Now I see the technical details, the function contains the relevant weights and a sum/integral, which end up producing expectation values if you derive the thing with respect to conjugate parameters. But how can I really understand what's going on? Intuitively. Morally. What makes these kind of systems so that there is one special function, which does this? (Here and here two relevant examples I'm interested the most in.)
What is the requirement for a system, to contain this conjugate variables business in the first place? They are usually related via an equation of motion or an equation of state...however, these model relations are then eventually also just derived. They are identities involving $Z$. Are there maybe statements about the functional dependencies a $Z$ of it's a priori free model parameters?

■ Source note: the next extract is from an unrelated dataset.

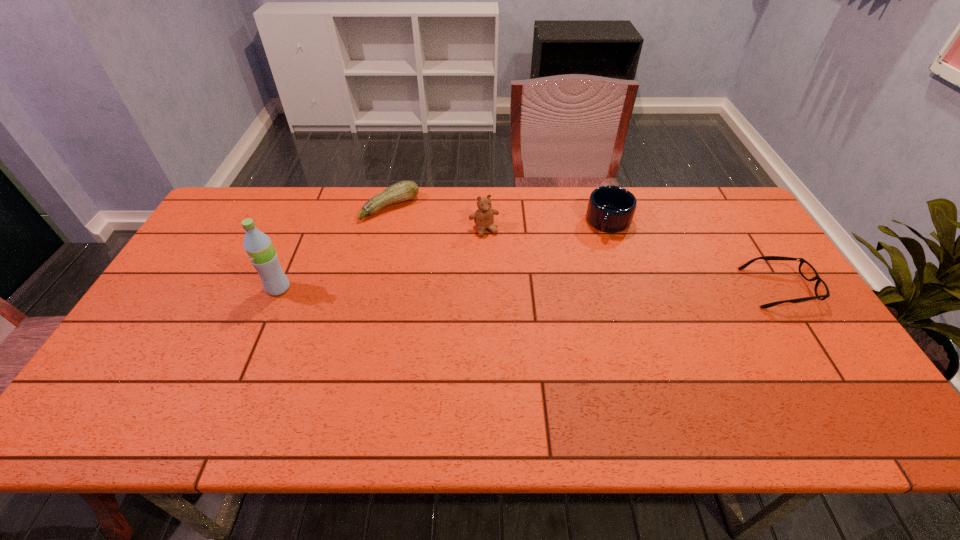 Find the location of a particular element. The height and width of the screenshot is (540, 960). vacant region that satisfies the following two spatial constraints: 1. on the front side of the third object from left to right; 2. on the right side of the fourth object from right to left is located at coordinates (385, 230).

Find the location of a particular element. The image size is (960, 540). vacant space that satisfies the following two spatial constraints: 1. on the front side of the spectacles; 2. on the front-facing side of the teddy bear is located at coordinates (485, 288).

I want to click on free location that satisfies the following two spatial constraints: 1. on the front side of the tallest object; 2. on the front-facing side of the rightmost object, so [278, 288].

A more direct formulation: For an initially microscopic system (fields, counting of states and so on) what are the requirements for it and its set of quantities/functions/observables like $X$, such that there is a single valued function/potential, which determines all the $\langle X\rangle$? The point being that you don't have to compute $\langle X\rangle$ like expectation values where $\langle\ \ \rangle$ denotes a complicated functional involving microscopic features.
Also, is there a relationship with generating functions and are there reductionists views/mathematical generalizations of the partition function? I have to add that I really understand how phase transitions and renormalization work, maybe that gives an insight.
I also know that there is an important "macroscopic function", which turns out to generate chern classes in algebraic topology, however I don't know if there are any conceptual relations to the quantity generating objects like partition functions.